Lamb’s Quarters can grow 4 to 5 feet tall (1.2 to 1.5 metres) if undisturbed. And it’s not easy to disturb: even though it’s just an annual plant, when it’s that big above the ground, it will have really sunk its roots in below the ground as well. The plant will grow anywhere, even through cracks in the sidewalk.
The tops of the leaves are smooth; the undersides are rough and whitish. Leaves at the bottom of the plant are toothed towards the tips; upper leaves are toothless.
The plant is related to spinach, with leaves that taste like a milder version of spinach. The flowers and seeds can eaten as well. When the plants are young, the stalks are also edible, but when the plant is old, the stalks become too tough.
Each plant can produce seeds by the tens of thousands (about 70,000 per plant.) The seeds are black but covered by a dull brown husk. You have to shake the seeds and sieve them a great deal to get rid of the husks so that you can use the seeds.
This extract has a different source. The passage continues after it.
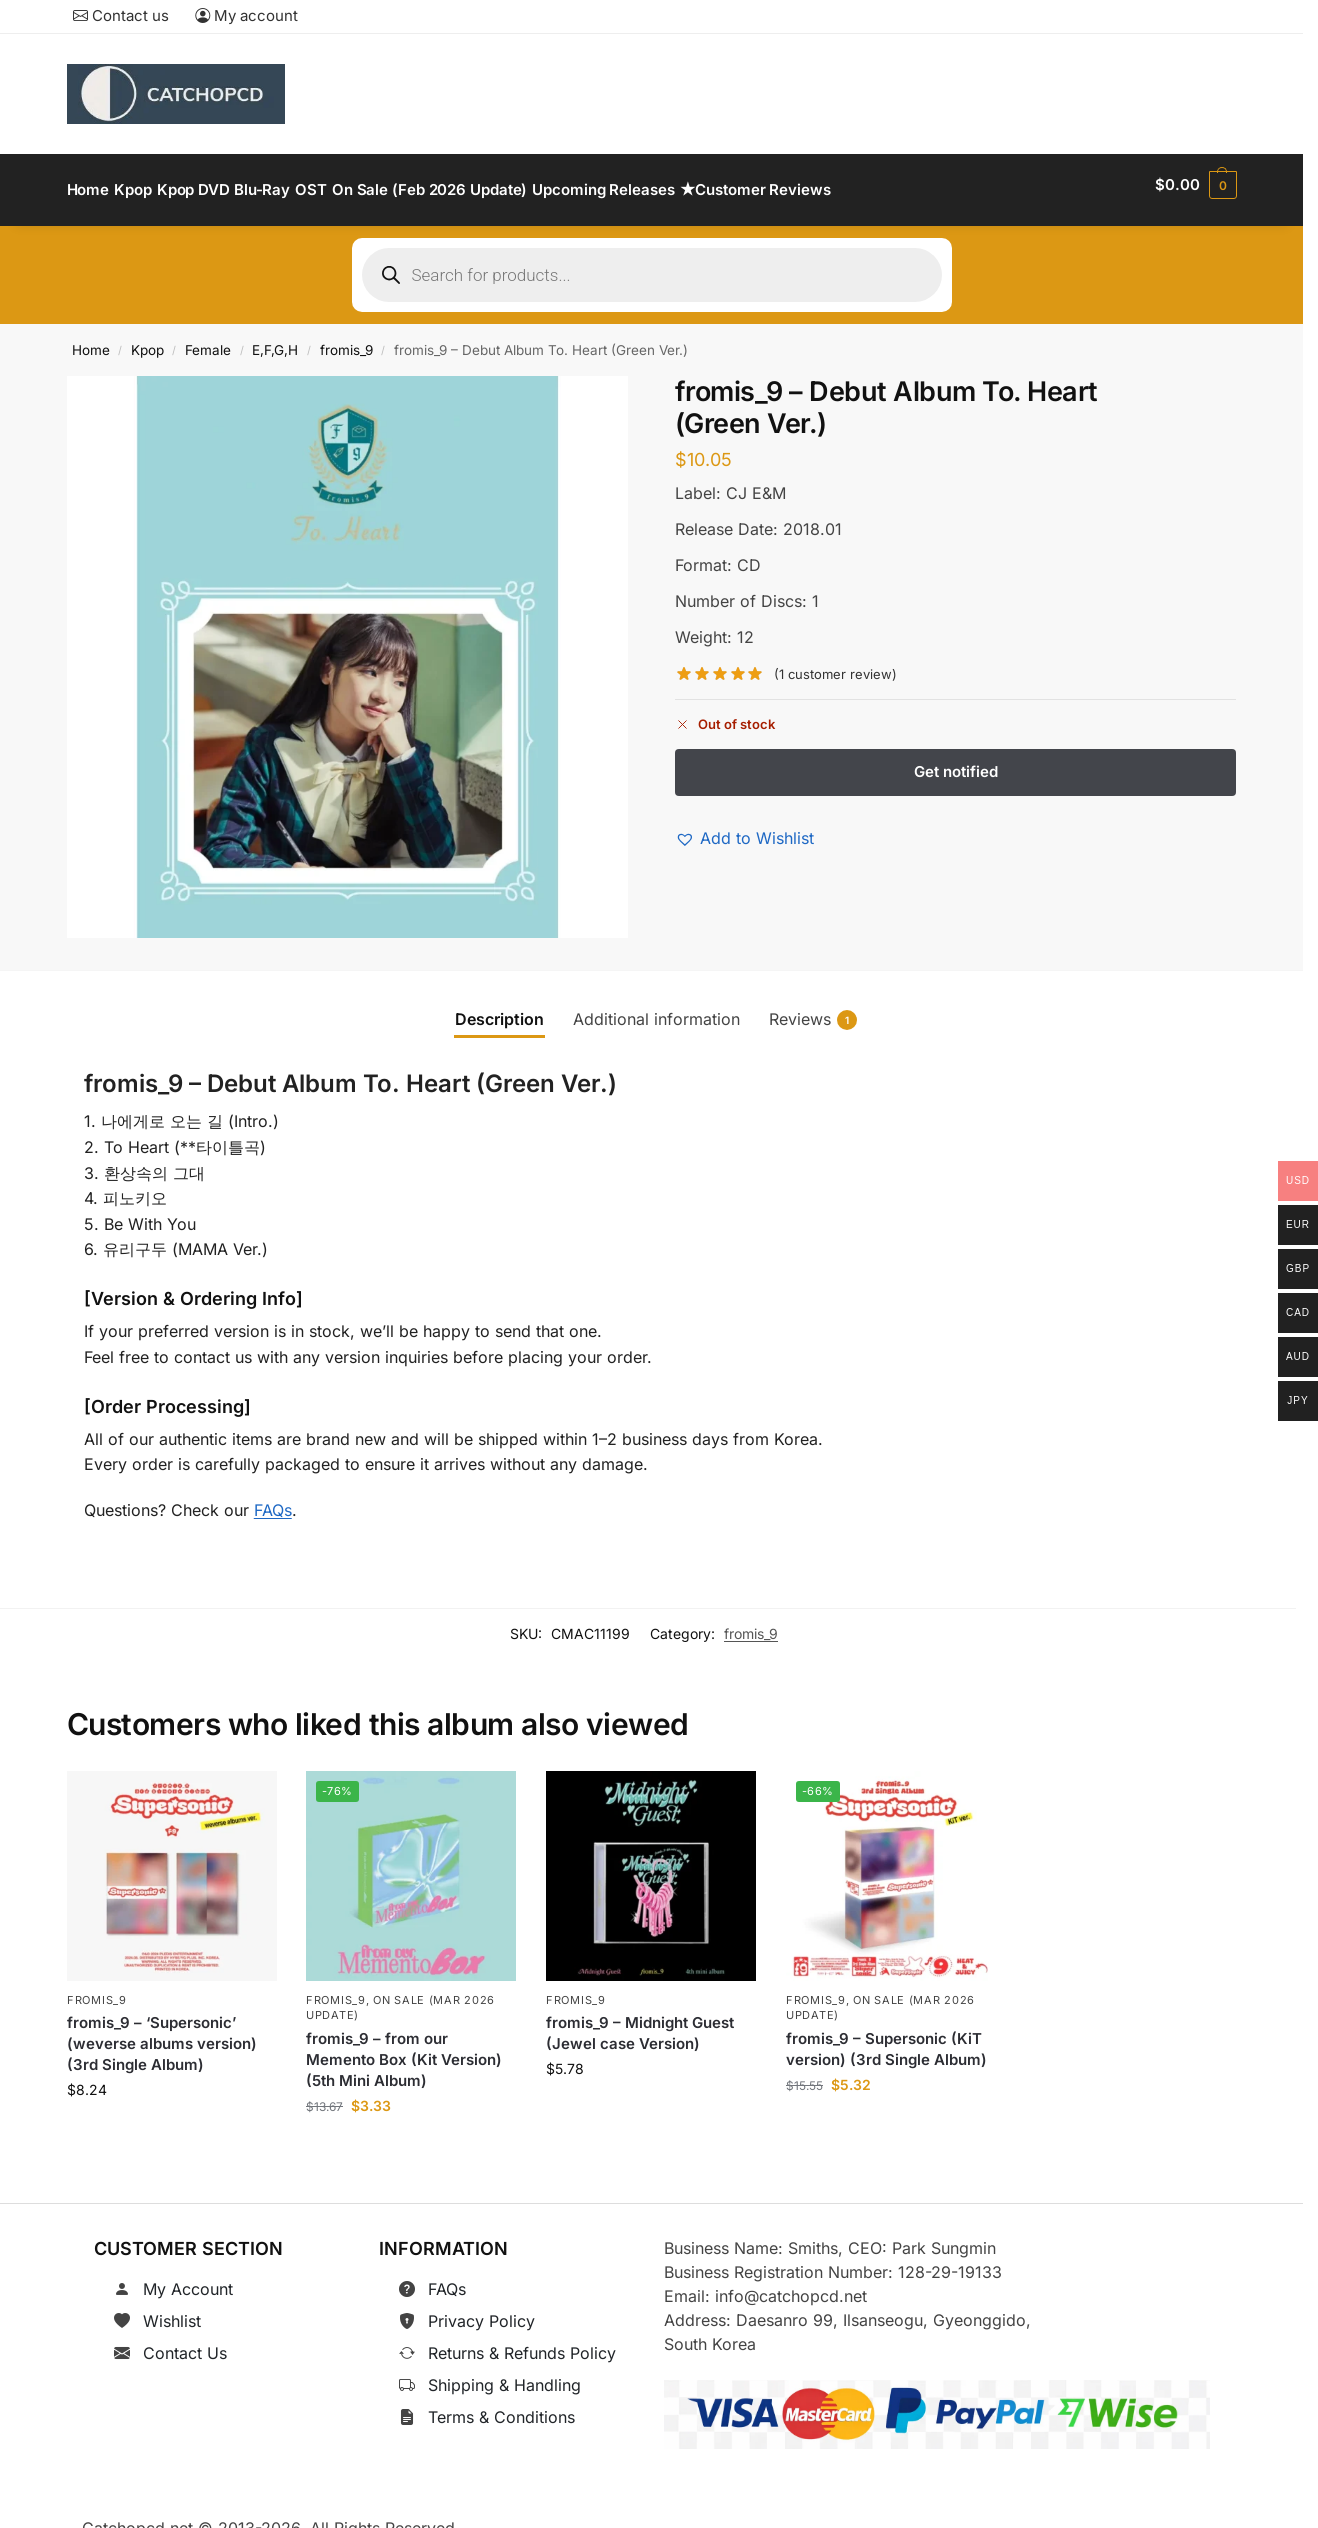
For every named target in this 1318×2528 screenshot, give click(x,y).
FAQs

The seeds can be cooked as cereal, ground to a flour to mix in with other flours, or used as you would poppy seeds.
Nutrition
Good source vitamin A, potassium, phosphorus.
History Notes
Archaeologists have identified collections of gathered Lamb’s Quarters seeds in British Bronze Age settlements (2100 – 700 BC). The Celts ate it as a vegetable, and it was still grown as a deliberate crop in Roman-occupied Britain.
Lamb’s Quarters was brought from Europe to North America as a pot herb. It escaped cultivation, to say the least.